Experts Interviewed: Edward Berger, PhD; Laurie Garrett; Jay Levy, MD; Rob Roy MacGregor, MD; Erik Vonmuller; and David Weiner, PhD.

Genetics of Development
Organisms as different as flies, fish, and humans share set of genes—known as a genetic toolkit—that guides development. This program explores new understanding of the remarkable similarity in these molecules and processes, and the ethical questions involved in this research.
Experts Interviewed: Judith Eisen, PhD; Markus Grompe, MD; John Incardona, PhD; Nipam Patel, PhD; and John Postlethwait, PhD.

Cell Biology and Cancer
Cancers result when genes required for normal cell function are mutated, and the resulting cells undergo other changes, ultimately leading to uncontrolled division. This program reveals new information on normal cell function, proto-oncogenes and tumor suppressor genes and their role in the cell cycle, and current research in drug design for specific cancers.
Experts Interviewed: Elizabeth Blackburn, PhD; Brian Druker, MD;
Leland Hartwell, PhD; Mary-Claire King, PhD; and Robert Weinberg, PhD.

Human Evolution
Homo sapiens is now the only living representative of what was once a multibranched bush of hominid species. This program examines mitochondrial Eve and other fossil clues that increasingly point to Africa as the point of origin of our species. How did humans replace their hominid cousins, including the Neanderthals, leaving the chimpanzee as our closest living relative?
Experts Interviewed: Kari Stefansson, MD; Ian Tattersall, PhD; Ajit Varki, MD; and Christopher Wills, PhD.

Neurobiology
Neurons' electrical activity results in release of neurotransmitters that account for everything from survival to addiction to learning and memory. This program explains how neurons communicate to achieve all these functions, and the recent technological advances that allow scientists to study them.
Experts Interviewed: Wolfhard Almers, PhD; Fred Gage, PhD; Richard Huganir, PhD; and John Williams, PhD.

Biology of Sex and Gender
Several genes help determine what makes a human embryo develop as female or male. This program examines recent findings that have challenged previous beliefs about the roles of anatomy, environment and genetics in the determination of gender, and the evolution of sexual determination.
Experts Interviewed: Holly Ingraham, PhD; David Page, MD; and Eric Vilain, MD, PhD.

Biodiversity
With current extinction rates exceeding those of previous mass extinctions, many biodiversity studies focus on efforts to count the earth's species before they are lost. This program explores current field experiments studying complex ecosystems, and how environmental and biodiversity changes might affect their functions.
Experts Interviewed: James Miller, PhD; Richard Ostfeld, PhD; Peter H. Raven, PhD; Eleanor Sterling, PhD; and G. David Tilman, PhD.
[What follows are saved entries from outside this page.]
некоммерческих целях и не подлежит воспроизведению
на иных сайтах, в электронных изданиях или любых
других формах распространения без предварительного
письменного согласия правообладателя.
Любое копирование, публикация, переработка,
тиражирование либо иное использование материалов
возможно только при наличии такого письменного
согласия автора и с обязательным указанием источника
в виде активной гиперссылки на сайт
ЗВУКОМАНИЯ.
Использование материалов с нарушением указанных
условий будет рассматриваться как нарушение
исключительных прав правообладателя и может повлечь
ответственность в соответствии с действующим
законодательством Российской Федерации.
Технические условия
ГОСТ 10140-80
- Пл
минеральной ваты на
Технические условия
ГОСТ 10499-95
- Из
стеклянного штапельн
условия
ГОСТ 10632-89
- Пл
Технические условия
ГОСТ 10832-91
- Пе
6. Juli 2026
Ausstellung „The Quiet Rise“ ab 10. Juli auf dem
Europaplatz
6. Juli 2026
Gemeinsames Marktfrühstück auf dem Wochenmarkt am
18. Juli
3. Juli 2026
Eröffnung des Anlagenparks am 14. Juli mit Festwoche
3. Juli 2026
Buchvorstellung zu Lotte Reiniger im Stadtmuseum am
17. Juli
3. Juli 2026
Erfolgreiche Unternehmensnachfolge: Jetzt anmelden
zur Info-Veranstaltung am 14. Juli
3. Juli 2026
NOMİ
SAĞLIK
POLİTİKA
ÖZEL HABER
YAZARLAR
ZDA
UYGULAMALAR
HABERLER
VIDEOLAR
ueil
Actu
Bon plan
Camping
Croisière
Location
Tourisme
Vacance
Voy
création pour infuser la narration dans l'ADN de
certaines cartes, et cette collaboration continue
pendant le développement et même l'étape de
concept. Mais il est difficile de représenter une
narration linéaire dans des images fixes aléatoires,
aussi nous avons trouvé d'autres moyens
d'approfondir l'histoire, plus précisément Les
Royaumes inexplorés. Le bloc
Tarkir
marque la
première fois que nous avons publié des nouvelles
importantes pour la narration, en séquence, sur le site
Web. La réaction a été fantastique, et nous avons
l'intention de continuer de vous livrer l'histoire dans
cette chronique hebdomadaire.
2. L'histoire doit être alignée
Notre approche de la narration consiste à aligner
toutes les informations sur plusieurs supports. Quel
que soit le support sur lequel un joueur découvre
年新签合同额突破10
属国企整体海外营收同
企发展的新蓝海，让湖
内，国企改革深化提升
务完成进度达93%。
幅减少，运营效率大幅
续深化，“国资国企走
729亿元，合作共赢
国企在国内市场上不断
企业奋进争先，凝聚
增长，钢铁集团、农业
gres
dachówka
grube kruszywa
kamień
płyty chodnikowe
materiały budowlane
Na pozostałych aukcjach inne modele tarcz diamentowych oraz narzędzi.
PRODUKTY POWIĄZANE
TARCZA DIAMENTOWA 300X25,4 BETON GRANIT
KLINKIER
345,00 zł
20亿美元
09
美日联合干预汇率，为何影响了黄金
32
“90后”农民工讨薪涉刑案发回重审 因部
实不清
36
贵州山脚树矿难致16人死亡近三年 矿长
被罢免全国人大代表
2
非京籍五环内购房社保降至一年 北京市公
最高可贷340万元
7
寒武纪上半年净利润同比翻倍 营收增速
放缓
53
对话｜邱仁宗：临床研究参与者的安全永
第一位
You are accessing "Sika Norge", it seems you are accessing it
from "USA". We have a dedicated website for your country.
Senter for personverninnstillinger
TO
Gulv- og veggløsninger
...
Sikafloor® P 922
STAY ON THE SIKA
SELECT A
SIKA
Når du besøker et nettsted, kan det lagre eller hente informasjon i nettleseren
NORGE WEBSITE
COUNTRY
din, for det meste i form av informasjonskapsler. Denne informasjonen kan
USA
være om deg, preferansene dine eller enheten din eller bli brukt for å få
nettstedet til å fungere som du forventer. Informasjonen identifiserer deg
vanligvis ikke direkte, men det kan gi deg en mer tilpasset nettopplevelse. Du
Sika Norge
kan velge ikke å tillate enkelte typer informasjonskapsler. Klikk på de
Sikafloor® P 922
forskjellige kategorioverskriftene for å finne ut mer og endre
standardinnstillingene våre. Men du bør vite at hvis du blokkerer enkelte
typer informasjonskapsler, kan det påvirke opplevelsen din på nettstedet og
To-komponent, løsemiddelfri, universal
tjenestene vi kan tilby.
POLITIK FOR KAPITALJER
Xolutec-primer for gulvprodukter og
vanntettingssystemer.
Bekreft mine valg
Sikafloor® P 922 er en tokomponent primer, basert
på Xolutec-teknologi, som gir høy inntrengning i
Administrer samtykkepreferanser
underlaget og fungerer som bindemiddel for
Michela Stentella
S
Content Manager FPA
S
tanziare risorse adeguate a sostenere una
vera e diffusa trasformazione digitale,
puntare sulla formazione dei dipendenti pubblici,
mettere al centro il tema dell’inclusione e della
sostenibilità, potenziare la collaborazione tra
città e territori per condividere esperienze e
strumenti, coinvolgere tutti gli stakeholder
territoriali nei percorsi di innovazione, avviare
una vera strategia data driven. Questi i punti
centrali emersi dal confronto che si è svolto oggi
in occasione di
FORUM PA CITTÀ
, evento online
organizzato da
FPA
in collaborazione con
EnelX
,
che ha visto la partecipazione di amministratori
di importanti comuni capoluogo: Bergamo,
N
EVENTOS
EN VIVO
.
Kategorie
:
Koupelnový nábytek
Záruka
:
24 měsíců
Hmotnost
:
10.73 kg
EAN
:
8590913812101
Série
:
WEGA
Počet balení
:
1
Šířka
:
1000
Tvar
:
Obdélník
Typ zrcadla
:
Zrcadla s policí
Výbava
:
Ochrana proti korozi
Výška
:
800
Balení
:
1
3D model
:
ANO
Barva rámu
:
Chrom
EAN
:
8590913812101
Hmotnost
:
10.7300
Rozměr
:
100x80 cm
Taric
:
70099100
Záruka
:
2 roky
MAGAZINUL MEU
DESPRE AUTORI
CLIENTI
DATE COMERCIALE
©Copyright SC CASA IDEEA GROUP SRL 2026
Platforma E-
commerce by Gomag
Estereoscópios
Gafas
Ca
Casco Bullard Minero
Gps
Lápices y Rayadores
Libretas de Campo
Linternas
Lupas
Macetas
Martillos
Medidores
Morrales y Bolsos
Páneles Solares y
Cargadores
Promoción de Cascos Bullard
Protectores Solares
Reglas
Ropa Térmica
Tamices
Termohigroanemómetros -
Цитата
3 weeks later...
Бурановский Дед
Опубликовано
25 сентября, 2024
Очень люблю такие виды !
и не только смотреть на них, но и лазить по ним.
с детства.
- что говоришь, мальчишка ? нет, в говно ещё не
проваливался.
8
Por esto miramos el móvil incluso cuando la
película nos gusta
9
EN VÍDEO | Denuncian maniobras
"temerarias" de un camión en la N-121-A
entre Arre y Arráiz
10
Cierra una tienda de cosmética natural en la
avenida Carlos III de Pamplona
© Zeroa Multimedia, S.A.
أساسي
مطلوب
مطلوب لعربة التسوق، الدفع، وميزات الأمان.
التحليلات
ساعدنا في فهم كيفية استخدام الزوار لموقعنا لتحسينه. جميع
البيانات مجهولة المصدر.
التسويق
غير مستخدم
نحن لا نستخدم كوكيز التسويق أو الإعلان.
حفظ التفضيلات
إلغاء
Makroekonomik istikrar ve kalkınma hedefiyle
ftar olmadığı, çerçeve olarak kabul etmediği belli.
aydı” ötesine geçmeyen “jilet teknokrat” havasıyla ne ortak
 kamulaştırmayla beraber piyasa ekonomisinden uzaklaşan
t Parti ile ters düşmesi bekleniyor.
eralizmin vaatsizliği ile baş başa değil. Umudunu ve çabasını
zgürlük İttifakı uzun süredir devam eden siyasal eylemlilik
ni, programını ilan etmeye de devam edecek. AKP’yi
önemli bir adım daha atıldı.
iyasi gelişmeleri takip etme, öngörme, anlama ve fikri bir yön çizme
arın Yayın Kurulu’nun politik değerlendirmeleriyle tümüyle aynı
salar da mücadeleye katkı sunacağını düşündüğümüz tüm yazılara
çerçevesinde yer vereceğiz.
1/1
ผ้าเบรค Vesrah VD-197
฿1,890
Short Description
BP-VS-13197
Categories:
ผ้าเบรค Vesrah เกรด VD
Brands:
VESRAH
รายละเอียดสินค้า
Genetically Modified Organisms
While genetic modification of organisms has occurred for millennia, we now have the tools to insert specific genes from one organism into cells of unrelated species. This program illustrates the processes used; how such genetically transformed organisms are increasingly common in agriculture, industry, and medicine; and introduces the ethical considerations of GMO research.
Experts Interviewed: Leon Corzine; David L. Dornbos, Jr., PhD; Rebecca J. Goldburg, PhD; Marion Nestle, PhD, MPH; Thomas E. Newberry; and Gary H. Toenniessen, PhD.